Stafford was cool enough, however. It was as though an icy liquid had been poured into his veins. He thought more clearly than he had ever done, even in those critical moments of his past when cool thinking was indispensable. He saw the mistake that had been made in giving his battery work which might have been avoided, and with the same result to the battle; but he also saw the way out of it, and he gave orders accordingly. When the horses were lashed to a gallop to take up the new position, which, if they reached, would give them shelter against this fiendish rain of lead, and also enable them to enfilade the foe at advantage, something suddenly brought confusion to his senses, and the clear thinking stopped. His being seemed to expand suddenly to an enormity of chaos and then as suddenly to shrink, dwindle, and fall back into a smother—as though, in falling, blankets were drawn roughly over his head and a thousand others were shaken in the air around him. And both were real in their own way. The thousand blankets flapping in the air were the machine guns of the foe following his battery into a zone of less dreadful fire, and the blankets that smothered him were wrappings of unconsciousness which save us from the direst agonies of body and mind.
The last thing he saw, as his eyes, with a final effort of power, sought to escape from this sudden confusion, was a herd of springboks flinging themselves about in the circle of fire, caught in the struggle of the two armies, and, like wild birds in a hurricane, plunging here and there in flight and futile motion.
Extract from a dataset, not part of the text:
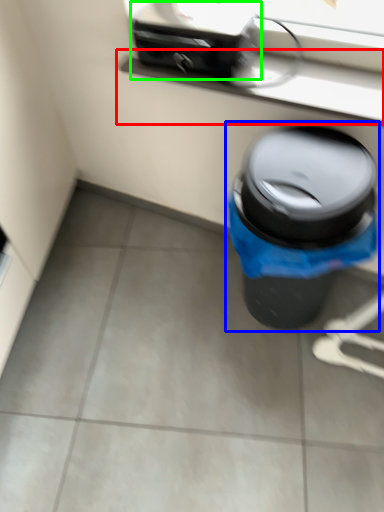 Question: Based on their relative distances, which object is nearer to window sill (highlighted by a red box)? Choose from waste container (highlighted by a blue box) and appliance (highlighted by a green box).

Choices:
 (A) waste container
 (B) appliance

Answer: (B)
As unconsciousness enwrapped him the vision of these distraught denizens of the veld was before his eyes. Somehow, in a lightning transformation, he became one with them and was mingled with them.
Time passed.
When his eyes opened again, slowly, heavily, the same vision was before him—the negative left on the film of his sight by his last conscious glance at the world.
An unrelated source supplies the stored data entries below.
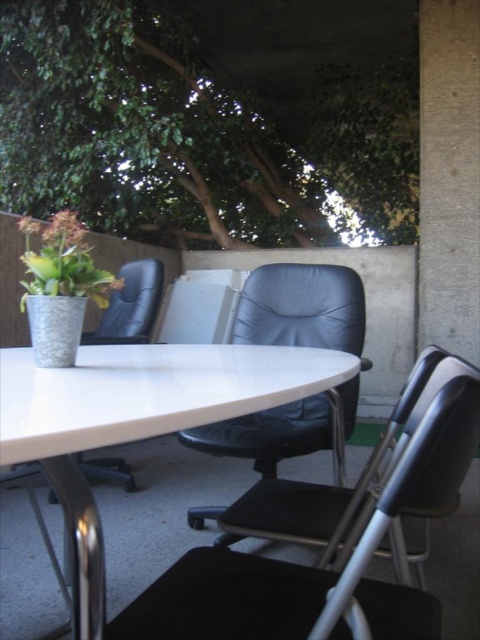 Question: Does green leafy tree at upper center appear over green matte plant at upper left?

Choices:
 (A) no
 (B) yes

Answer: (B)

Question: Is green leafy tree at upper center positioned at the back of matte black chair at center?

Choices:
 (A) yes
 (B) no

Answer: (A)

Question: Estimate the real-world distances between objects in this image. Which object is farther from the white glossy table at center?

Choices:
 (A) green leafy tree at upper center
 (B) green matte plant at upper left

Answer: (A)

Question: Which of the following is the farthest from the observer?

Choices:
 (A) (128, 272)
 (B) (382, 19)
 (C) (41, 273)
 (D) (201, 448)

Answer: (B)

Question: Which is nearer to the green leafy tree at upper center?

Choices:
 (A) green matte plant at upper left
 (B) white glossy table at center
 (C) matte black chair at center

Answer: (A)

Question: Does white glossy table at center appear under black leather chair at center?

Choices:
 (A) no
 (B) yes

Answer: (A)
He raised himself on his elbow and looked out over the veld. The springboks were still distractedly tossing here and there, but the army to which he belonged had moved on. It was now on its way up the hill lying between them and the Besieged City. He was dimly conscious of this, for the fight round him had ceased, the storm had gone forward. There was noise, great noise, but he was outside of it, in a kind of valley of awful inactivity. All round him was the debris of a world in which he had once lived and moved and worked. How many years—or centuries—was it since he had been in that harvest of death? There was no anomaly. It was not that time had passed; it was that his soul had made so far a journey.